The commemoration of King Tūheitia’s coronation has gone ahead this year, but with plenty of changes due to Covid-19.
Waikato-Tainui drastically reduced the numbers allowed onto the country’s largest marae, Tūrangawaewae, with tens of thousands instead tuning in to a live stream of the event.
In Waikato, kīngitanga (kingdom) decided events would be scaled back and live streamed under Alert Level 2.

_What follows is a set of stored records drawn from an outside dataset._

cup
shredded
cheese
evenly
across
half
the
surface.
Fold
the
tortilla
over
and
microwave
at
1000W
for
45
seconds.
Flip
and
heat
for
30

“I'll be very honest and very blunt - I was sad because, well, it’s different for me,” the Māori King Tūheitia daughter, Ngawai hono i te po Paki, said.
The Koroneihana (coronation) is usually a week-long affair. However, this year, it’s been cut to just two days.
“You know, for the kingitanga (kingdom), limiting the crowd to 100 is incredibly hard. That's a very, very small crowd for us,” the King’s chief of staff, Archdeacon Ngira Simmonds, said.
However, it's not the only changes being made this year.
Marae bosses cancelled this year’s waka salute because they wanted to keep people safe without losing the spirit of the day.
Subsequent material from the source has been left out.